4. Fraction of Kinetic Energy Lost: The initial kinetic energy of the striking particle is $KE_i = \frac{1}{2} m_1 u_1^2$. The final kinetic energy of the striking particle is $KE_f = \frac{1}{2} m_1 v_1^2$. The fraction of kinetic energy lost by the striking particle is: Fraction Lost = $\frac{KE_i - KE_f}{KE_i} = 1 - \frac{KE_f}{KE_i}$ Fraction Lost = $1 - \frac{\frac{1}{2} m_1 v_1^2}{\frac{1}{2} m_1 u_1^2} = 1 - \frac{v_1^2}{u_1^2}$ Substitute the expression for $\frac{v_1^2}{u_1^2}$: Fraction Lost = $1 - \frac{m_2 - m_1}{m_2 + m_1}$ Fraction Lost = $\frac{(m_2 + m_1) - (m_2 - m_1)}{m_2 + m_1}$ Fraction Lost = $\frac{m_2 + m_1 - m_2 + m_1}{m_2 + m_1}$ Fraction Lost = $\frac{2m_1}{m_1 + m_2}$

The final answer is $\frac{2m_1}{m_1 + m_2}$.

Explanation of the solution: The problem is solved by applying the conservation laws for momentum (in x and y directions) and kinetic energy for an elastic collision.

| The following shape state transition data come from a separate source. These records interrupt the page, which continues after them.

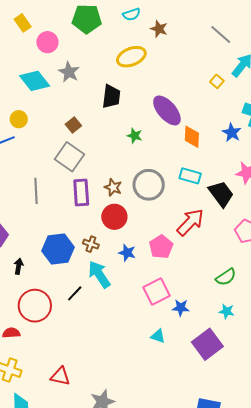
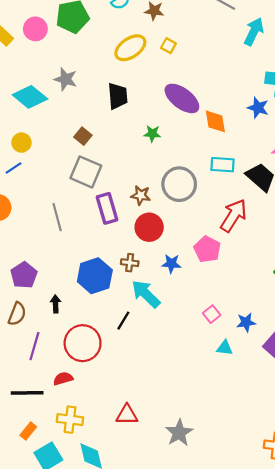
pink circle: (47, 42) -> (35, 29), moved
yellow square: (217, 81) -> (168, 46), moved
pink square: (156, 292) -> (212, 314), moved, size x0.6
blue star: (181, 308) -> (246, 322), moved

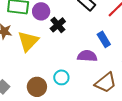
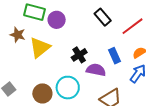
black cross: (58, 25) -> (79, 55), moved
cyan circle: (61, 77) -> (68, 88), size x1.5

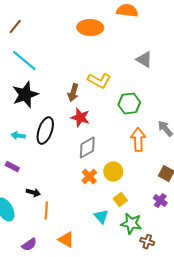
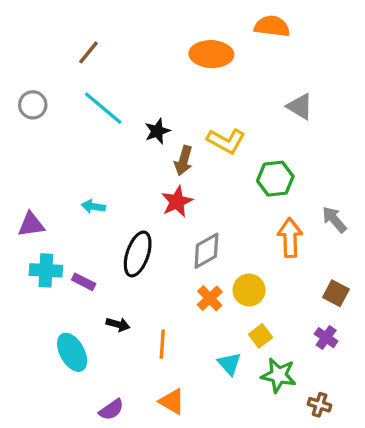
black star: (25, 95) -> (157, 131), moved, size x0.6
red star: (80, 118) -> (177, 202), moved, turned 30
black ellipse: (45, 131) -> (138, 254), moved
cyan arrow: (18, 136) -> (93, 206), moved
orange line: (46, 211) -> (162, 344), moved
brown cross: (147, 242) -> (320, 405), moved

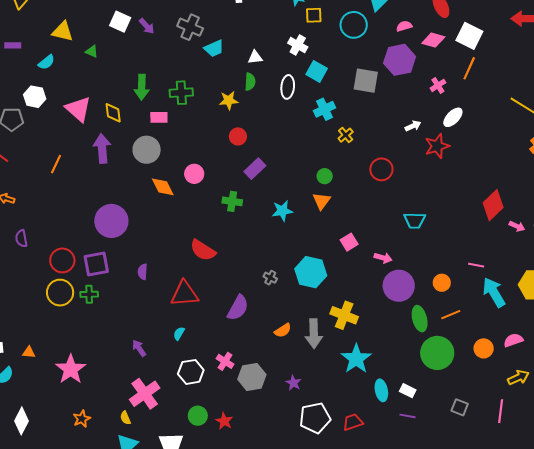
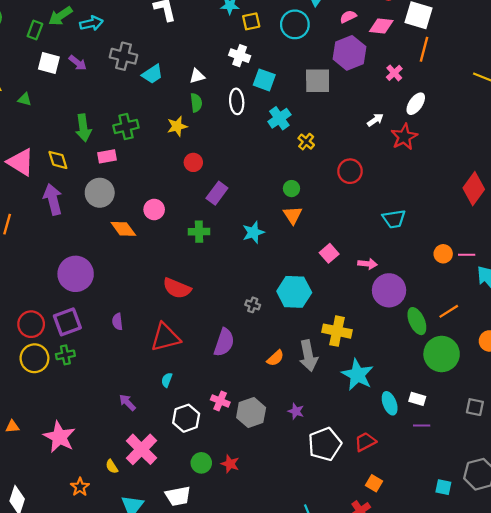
orange circle: (442, 283) -> (443, 254), moved
yellow semicircle: (125, 418) -> (112, 467), moved

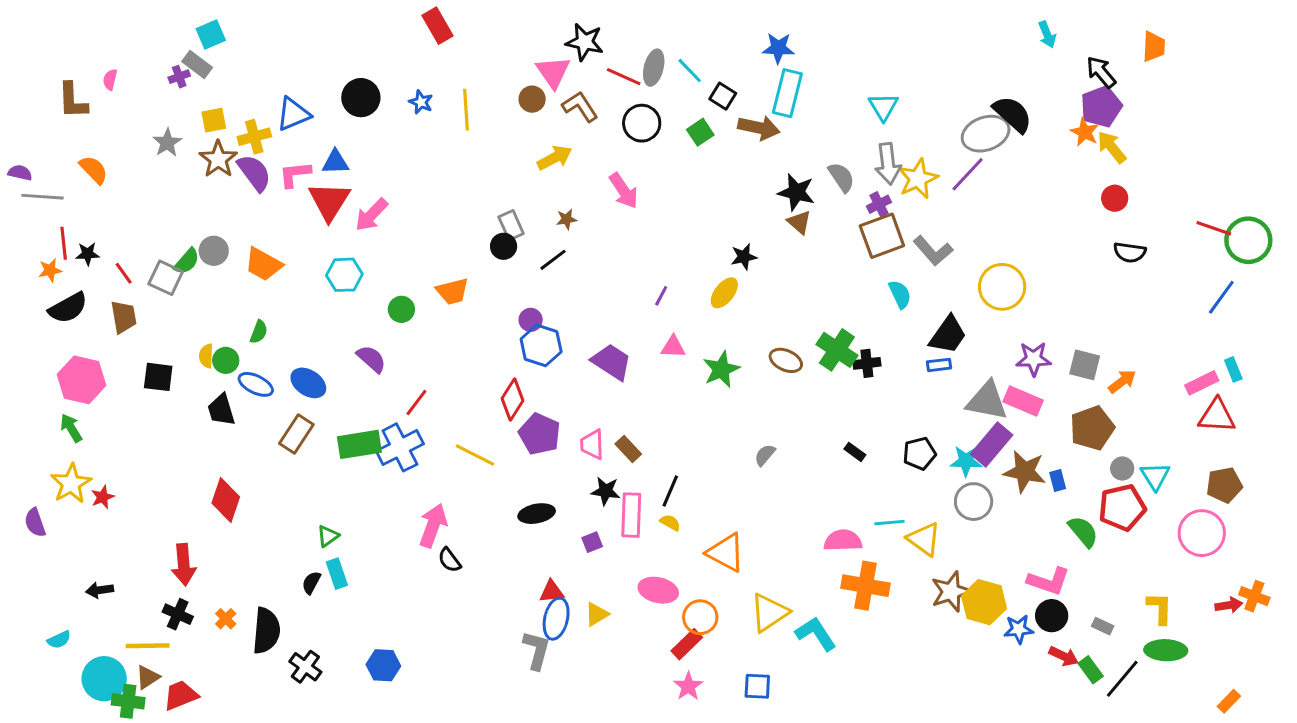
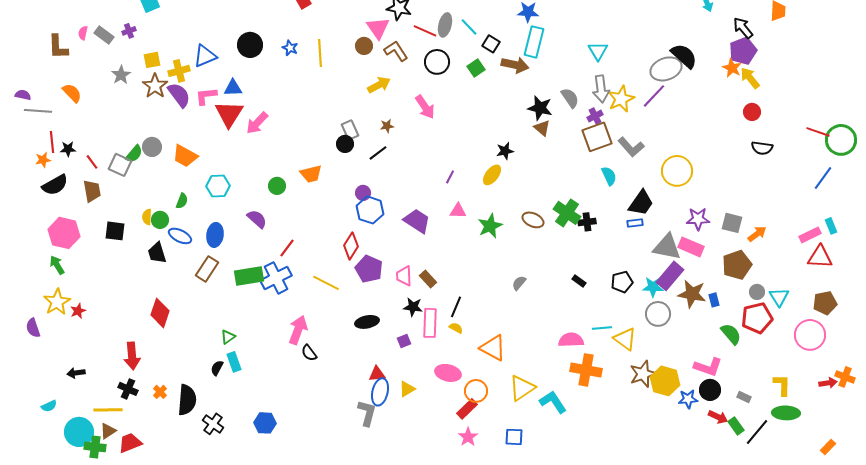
gray rectangle: (197, 65) -> (104, 35), moved
cyan hexagon: (344, 275) -> (218, 186), moved
blue ellipse: (308, 383) -> (215, 235), turned 65

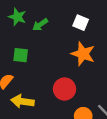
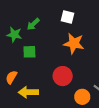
green star: (17, 17) -> (14, 35), moved
green square: (21, 55) -> (29, 52), moved

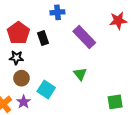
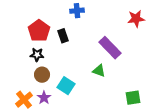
purple rectangle: (84, 37) -> (110, 48), moved
green triangle: (80, 74) -> (99, 71), turned -32

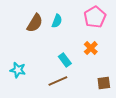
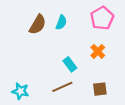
cyan star: (18, 70) -> (20, 91), moved
brown square: (104, 83) -> (100, 89), moved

The key condition is that the striking particle recoils at a right angle to its initial direction, which simplifies the momentum equations. By solving the resulting system of equations, the final kinetic energy of the striking particle is found in terms of its initial kinetic energy and the masses. The fraction of kinetic energy lost is then calculated as $(KE_i - KE_f)/KE_i$. The solution is physically valid only if the target mass $m_2$ is greater than or equal to the striking mass $m_1$.